The players of our Women’s Soccer League in Haiti are made up of the wives and mothers, sisters and daughters of Lake Azuei Village, an extremely poor mud-hut village about an hour outside of Port-Au-Prince Haiti. Before the Hotes Foundation came to this village, the female’s role was to take care of their home, their children, and to secure the food and water for the household. Without electricity, and miles away from a their primary water and food source their entire day was dedicated to providing for their family – and it was never enough. To make matters worse, the women were regular victims of verbal and physical abuse. “When I think about how my life was back then, I want to cry. I just thought it would never change” said Berlanda, a Hotes Foundation Soccer player and mother of two.

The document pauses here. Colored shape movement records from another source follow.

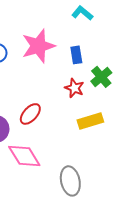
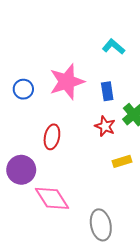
red ellipse: (30, 114) -> (52, 137), moved, turned -30
yellow rectangle: (90, 121) -> (122, 161), size x0.7

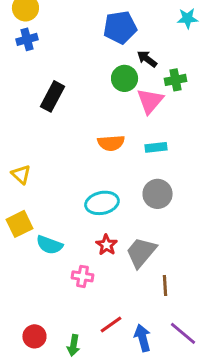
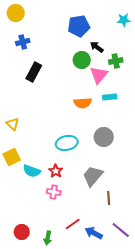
blue cross: (27, 39) -> (23, 42), moved
orange semicircle: (111, 143) -> (83, 103), moved
cyan rectangle: (156, 147) -> (110, 97), moved
red star: (107, 245) -> (56, 171), moved
blue arrow: (143, 338) -> (94, 233), turned -48

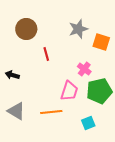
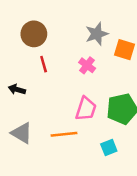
red line: (46, 54) -> (44, 64), moved
pink cross: (84, 69) -> (87, 65), moved

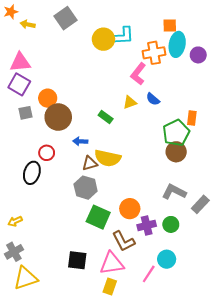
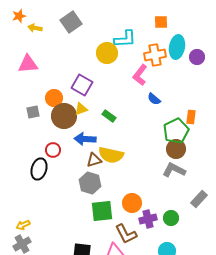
orange square: (170, 25) -> (161, 22), moved
yellow circle: (103, 39) -> (107, 53), moved
purple square: (19, 84) -> (82, 85), moved
yellow triangle: (130, 102) -> (81, 109), moved
blue arrow: (80, 141) -> (85, 139), size x1.5
gray L-shape: (174, 192) -> (174, 170), moved
green square: (98, 217) -> (102, 211), turned -30
yellow arrow: (15, 221) -> (23, 225), moved

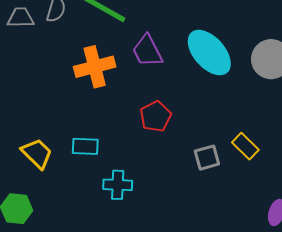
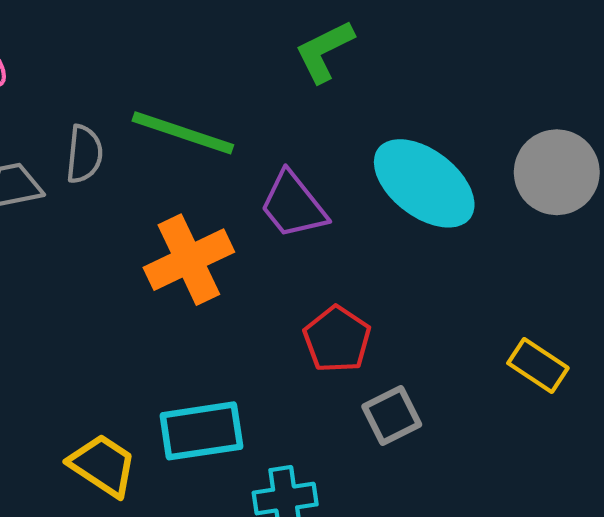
cyan rectangle: (85, 146) -> (201, 431), size x1.4
gray square: (207, 158) -> (392, 416), moved

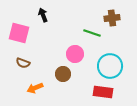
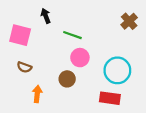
brown cross: (112, 18) -> (129, 21), moved, turned -35
green line: (92, 33) -> (72, 35), moved
orange arrow: (35, 88) -> (37, 94), turned 119

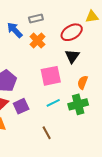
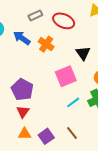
gray rectangle: (36, 18) -> (35, 15), moved
red ellipse: (72, 32) -> (64, 21), moved, turned 65
purple square: (21, 106) -> (46, 136), moved

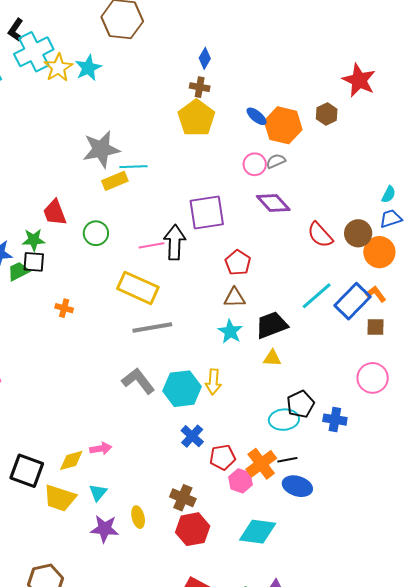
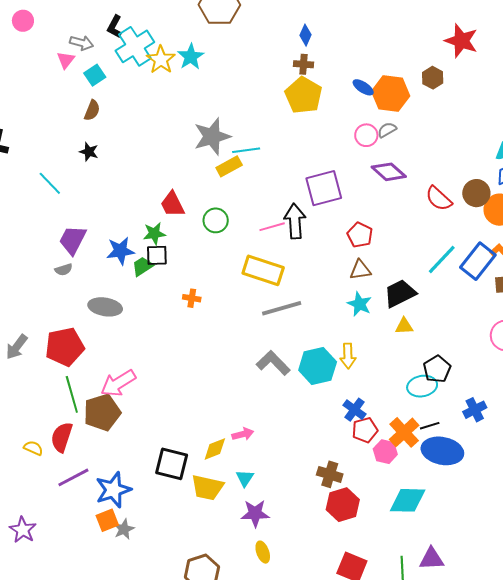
blue cross: (335, 420) -> (475, 410), moved, turned -30
blue cross: (192, 436) -> (354, 410), moved
blue ellipse: (297, 486) -> (442, 451), size x1.4
yellow ellipse: (138, 517) -> (263, 552), moved

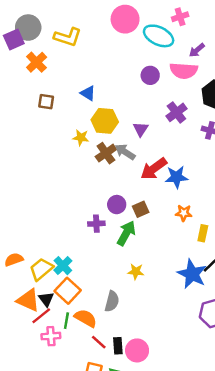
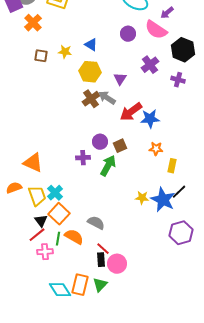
pink semicircle: (184, 71) -> (156, 30), turned 30
blue triangle: (88, 93) -> (91, 45), moved
yellow star: (81, 138) -> (65, 52), moved
yellow trapezoid: (41, 269) -> (37, 196), turned 110
yellow star: (136, 272) -> (142, 198), moved
orange triangle: (28, 300) -> (33, 163), moved
gray semicircle: (112, 301) -> (96, 223), turned -78
red line: (99, 342) -> (103, 249), moved

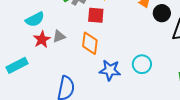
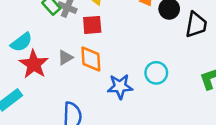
gray triangle: (59, 36) -> (65, 57), moved
red star: (42, 39) -> (34, 64), size x1.4

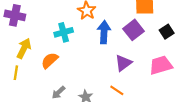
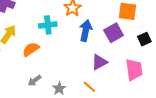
pink trapezoid: (161, 65) -> (134, 70), turned 90

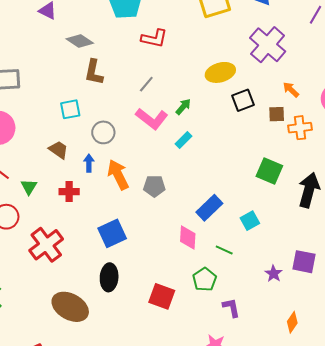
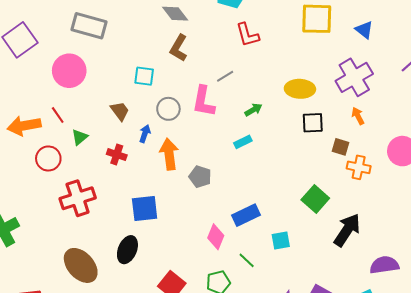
red L-shape: (154, 38) -> (247, 35), turned 44
orange arrow: (291, 90) -> (358, 116), moved
pink L-shape: (152, 119) -> (204, 101), moved, turned 44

In summer of 2014, the Hotes Foundation implemented on-going programs focused on empowering these women. We provided jobs, a feeding program, vegetable garden, and daycare for the young children to attend, giving the women the opportunity to work and go to school.
One year later, the village was flourishing, but the women were still being treated poorly by their male counterparts. We needed to find a way to empower the women. We knew we would have to get creative if we wanted to raise the level of personal power and community power that the girls & women had in the village. In a nation where soccer is a male dominated sport we started an all women’s soccer league; where soccer is king we made it queen.
Since we kicked off the league in 2015 it has disrupted generations of cultural norms effecting the lives of both men and women in the region.